Saved data entries:

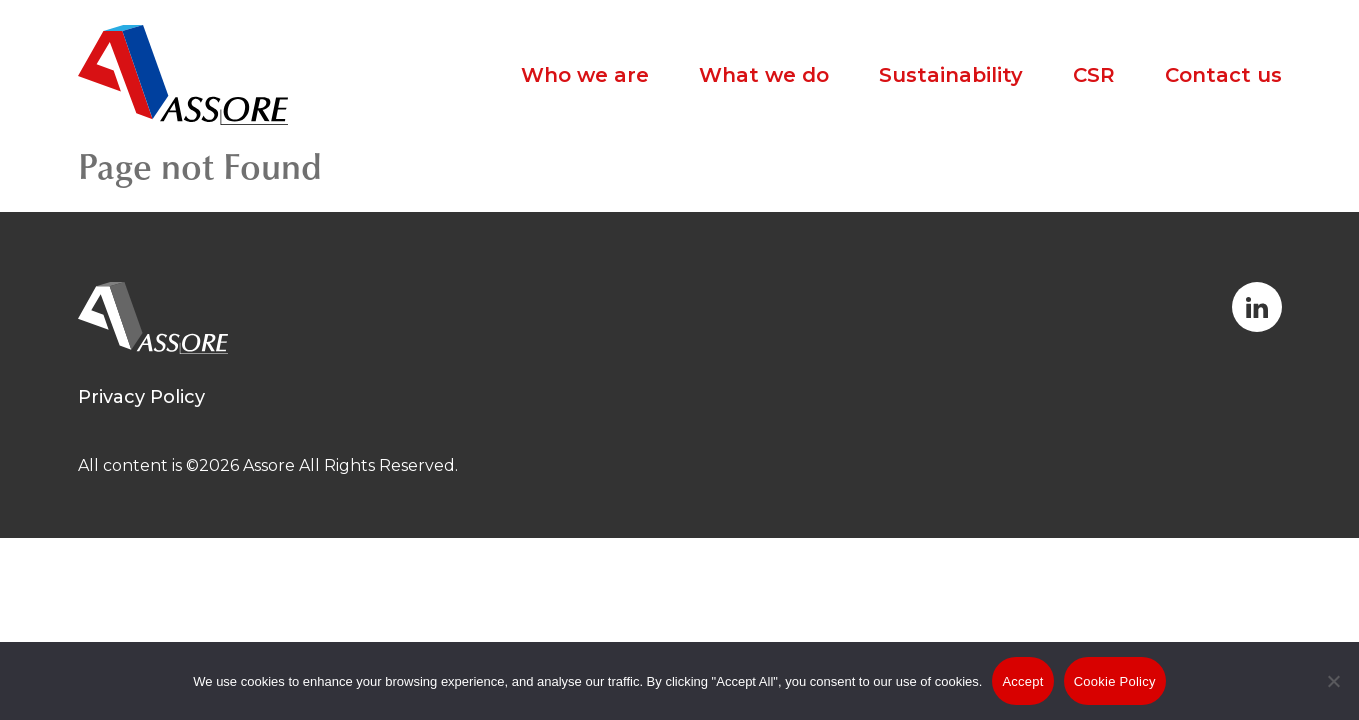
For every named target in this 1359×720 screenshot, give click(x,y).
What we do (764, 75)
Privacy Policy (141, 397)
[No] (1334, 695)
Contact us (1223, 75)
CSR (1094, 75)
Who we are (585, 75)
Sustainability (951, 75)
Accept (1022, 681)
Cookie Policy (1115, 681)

...

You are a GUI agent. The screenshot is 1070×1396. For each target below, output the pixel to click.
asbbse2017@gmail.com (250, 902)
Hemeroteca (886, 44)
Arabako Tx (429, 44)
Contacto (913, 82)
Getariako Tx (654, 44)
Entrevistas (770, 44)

Goal of the exercise: Show all of the lines above in which "target" is present.

Solution:
For every named target in this 1359×720 screenshot, give click(x,y).
You are a GUI agent. The screenshot is 1070×1396. For each target below, output the pixel to click.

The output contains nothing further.